Cruz e Sousa, o porta-voz da consciência negra
Cruz e Sousa, catarinense, filho de escravo e influenciado por Castro Alves, iniciou o Simbolismo no Brasil (1893), com a publicação de “Missal” e “Broquéis”, por meio de duas atuações identitárias: defensor dos escravos e simbolista-marginal. Na época, o poeta Cruz e Sousa manifestou uma poética calcada no erotismo, excentrismo e anomalia. Logo o encantamento lírico está em não se atentar ao significado das palavras, mas à recriação delas – estética inovadora: o poeta excêntrico, por ser afrodescendente.
O poema “Acrobata da Dor” (1893) revela-se no topos da figura do palhaço, enquanto metáfora degradante: o riso diante do público, para mascarar intensa dor – “Gargalhada, ri, num riso de tormenta, como um palhaço”. A poesia de Cruz e Sousa é preocupada com a marginalidade, vendo sempre as formas de exclusão. Nota-se que o palhaço é o próprio poeta, porquanto a poesia é produto do desdobramento da sensibilidade. A ironia entre o riso e o tormento, que culmina na ideia de morte – “E embora caias sobre o chão, fremente, afogado em teu sangue estuoso e quente, ri! Coração, tristíssimo palhaço”. O artista que vive a bufomania e o desprezo social.
Já no poema “Múmia” (1893), o poeta abordou o relacionamento íntimo com uma mulher, que se transformou em abismo, pelo lado superficial da perdição, ou seja, o eu lírico quis sair da matéria – “Múmia de sangue e lama e terra e treva, podridão feita deusa de granito, que surges dos mistérios do Infinito”. A imagem feminina surgiu na concepção do esvaziamento (a morte como mulher), visto que a alegoria da sexualidade reprimida apareceu e explodiu (o beijo é a sentença de morte) – “uivos tremendos com luxúria e cio...”. Diante da impossibilidade erótica, Cruz e Sousa se viu oprimido e objetivou transcender a religião, a sociedade etc.

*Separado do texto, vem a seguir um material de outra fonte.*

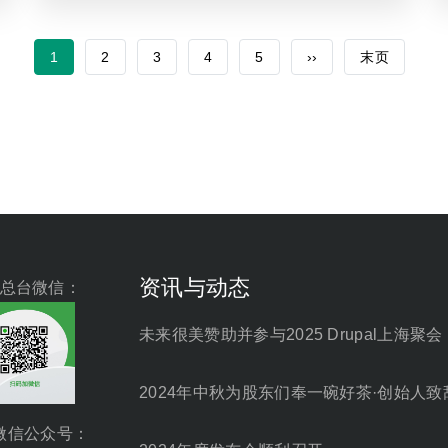
当
1
页
2
页
3
页
4
页
5
下
››
末
末页
前
面
面
面
面
一
页
页
页
资讯与动态
总台微信：
未来很美赞助并参与2025 Drupal上海聚会
2024年中秋为股东们奉一碗好茶·创始人致
微信公众号：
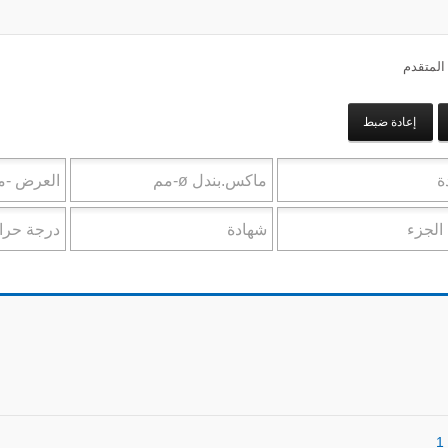
المتقدم
إعادة ضبط
1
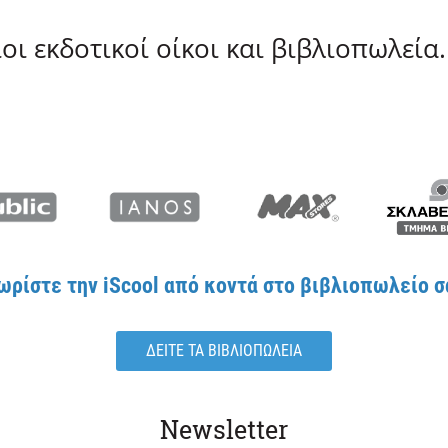
ι εκδοτικοί οίκοι και βιβλιοπωλεία.
ωρίστε την iScool από κοντά στο βιβλιοπωλείο σ
ΔΕΙΤΕ ΤΑ ΒΙΒΛΙΟΠΩΛΕΙΑ
Newsletter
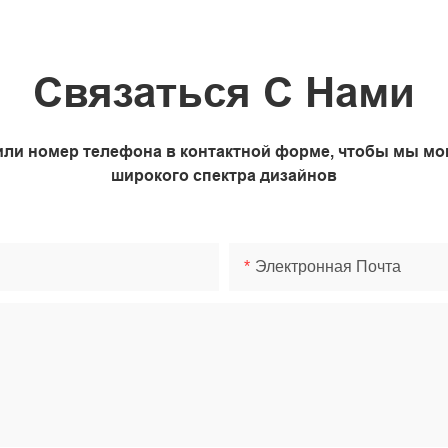
Связаться С Нами
или номер телефона в контактной форме, чтобы мы мо
широкого спектра дизайнов
Электронная Почта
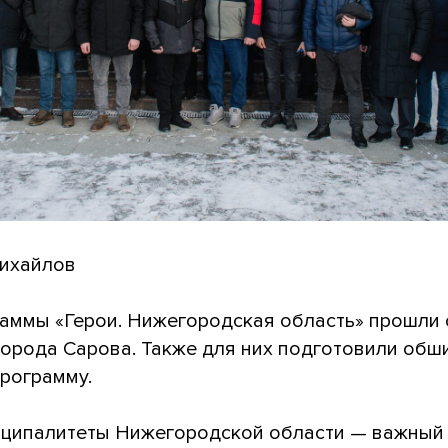
Михайлов
аммы «Герои. Нижегородская область» прошли 
города Сарова. Также для них подготовили обш
рограмму.
иципалитеты Нижегородской области — важный 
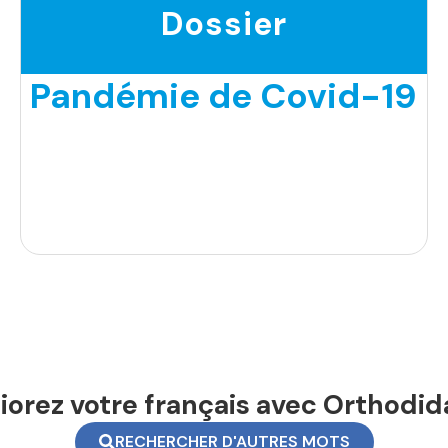
Dossier
Pandémie de Covid-19
orez votre français avec Orthodid
RECHERCHER D'AUTRES MOTS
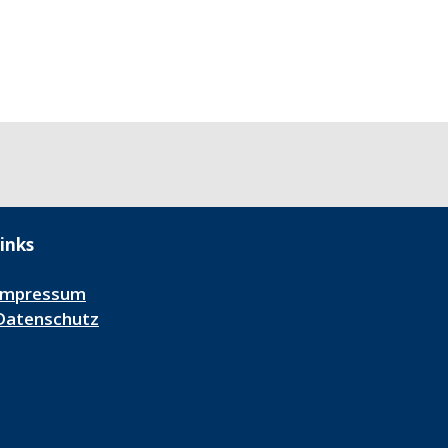
inks
Impressum
Datenschutz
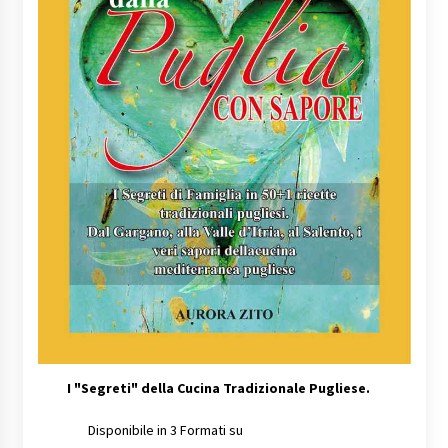
I
"Segreti" della Cucina Tradizionale Pugliese.
Disponibile in 3 Formati su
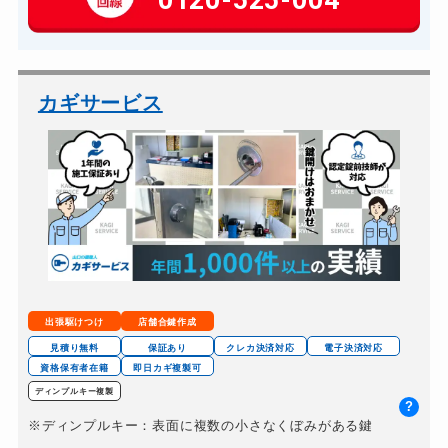
玄関カギ交換
14,300円～(税込)
車カギ開け
13,200円～(税込)
バイクカギ開け
13,200円～(税込)
カギサービス
バイクカギ作成
16,500円～(税込)
スーツケースカギ開け
8,800円～(税込)
スーツケースカギ作成
8,800円～(税込)
金庫カギ開け
14,300円～(税込)
金庫カギ修理
11,000円～(税込)
金庫カギ交換
11,000円～(税込)
出張駆けつけ
店舗合鍵作成
ロッカーカギ開け
8,800円～(税込)
見積り無料
保証あり
クレカ決済対応
電子決済対応
資格保有者在籍
即日カギ複製可
ドアノブカギ開け
10,780円～(税込)
ディンプルキー複製
?
ドアノブカギ作成
8,800円～(税込)
※ディンプルキー：表面に複数の小さなくぼみがある鍵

Os poemas cruzianos tematizaram os extremos. Em “Emparedado” (1898), houve a questão da condição social, a marginalização (discriminação) – “todos os empirismos preconceituosos”. A ciência e a religião criticavam a figura do negro, ao reler a passagem bíblica de Cão, filho de Noé. Cruz e Sousa expôs uma angústia, em razão de não haver lugar no Céu e na Terra (sentimento de impossibilidade). O poeta denunciou quatro paredes, em forma de “cruz”: impotência (não se impôs), rejeição (preconceito social), ignorância (volta ao passado) e crítica (negação da ciência e religião).
Cruz Sousa, sem dúvida, foi um artista, às margens da sociedade brasileira do século XIX. O poeta utilizou a temática erótica, a fim de associá-la ao anseio e às impossibilidades, isto é, perdição, vazio e ausência. O grito, como forma irracional, atuou no objetivo de o escritor ser porta-voz da consciência negra. Reler os poemas cruzianos é libertar as possibilidades de negarmos o passado e revolucionarmos presente e futuro inclusivos.